Most of these attacks were carried out when schools were closed.
But in 2009, in a departure from attacking schools, the Taliban launched a double suicide bombing against the International Islamic University Islamabad, which prides itself on combining ‘the essentials of the Islamic faith with the best of modern knowledge’, according to its website.
Militant attacks on education institutions continued into 2013, GCPEA reported. For example, an explosion on a school bus at the campus of the Sardar Bahadur Khan Women’s University in Quetta in 2013 killed 14 female students and wounded up to 19 more.
Ninety minutes later 11 people died in a blast aimed at the medical centre where the survivors had been taken for treatment.
While the colleges and schools faced imminent threat in the Punjab after last month’s school attack, according to security officials, schools and colleges in Karachi also closed earlier than usual.
“We checked with the Citizen Police Liaison Cell and were told there was no such threat here that they knew of for institutions in Karachi,” said Talib Karim, rector of the Institute of Business Management.
“All schools were supposed to open on 2 January, but a notification from the government extended it to 12 January. It is not binding on us, but we are following the directive. God forbid if anything happens, the government can always turn around with a ‘we told you so’.”
However, he said the government was looking for an ‘easy way out’ to grapple with the problem of militancy and terrorism by leaving the decision to universities whether to close or not.
Security burden on institutions
“This is really not the solution,” Karim said. “A suicide attack or a bombing by militants can only be pre-empted by good intelligence. This is the job of the state,” he said. “We already have basic security which has been further enhanced and there is more fencing which can act as a deterrent.”
The Peshawar attack resulted in a public outpouring of grief, but Karim says it has also increased the burden on him. Educational institutions once considered safe are looked upon with fear. “We are responsible for hundreds of kids every day, but so helpless in the face of terrorism.”
Pervez Hoodbhoy, professor of physics and mathematics at Forman Christian College, Lahore said “closing schools hurts society but it costs nothing for the intelligence agencies to issue an attack warning”.
“To protect schools from terrorists who wield machine guns and carry hand grenades is impossible. Hard targets, such as military bases, have been successfully attacked. How can one hope to protect soft targets like schools?”

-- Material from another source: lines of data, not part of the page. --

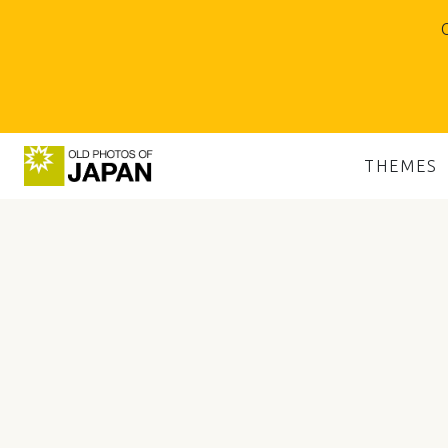
O
THEMES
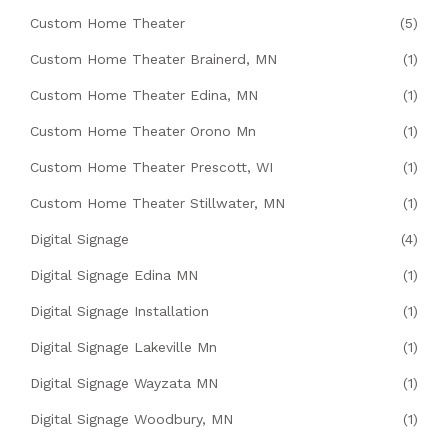
Custom Home Theater
(5)
Custom Home Theater Brainerd, MN
(1)
Custom Home Theater Edina, MN
(1)
Custom Home Theater Orono Mn
(1)
Custom Home Theater Prescott, WI
(1)
Custom Home Theater Stillwater, MN
(1)
Digital Signage
(4)
Digital Signage Edina MN
(1)
Digital Signage Installation
(1)
Digital Signage Lakeville Mn
(1)
Digital Signage Wayzata MN
(1)
Digital Signage Woodbury, MN
(1)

Dr AH Nayyar, a physicist and leading voice for reform of education, has written extensively about the pervading Islamic content in school textbooks and warned of radicalisation of impressionable children and young people.
“We are facing absolutely mad people who are ready to kill and ready to die. Exposing children to their murderous attacks should be unacceptable,” Nayyar told University World News.
The only two solutions were to eliminate the terrorists, or ensure educational institutions are well protected. But how well an institution can be protected, or whether all the institutions can be provided such security are difficult questions to answer, he said.
Experts, sadly, are convinced more bloodshed is in the offing. “No one should think that the Peshawar atrocity was the last one because some religious people believe Pakistan needs to be destroyed as a Muslim state and then recreated as an Islamic Sharia state,” warned Hoodbhoy.
“This sentiment lies at the base of religious terrorism and the widespread tolerance for terrorists. Pretending otherwise won't help.”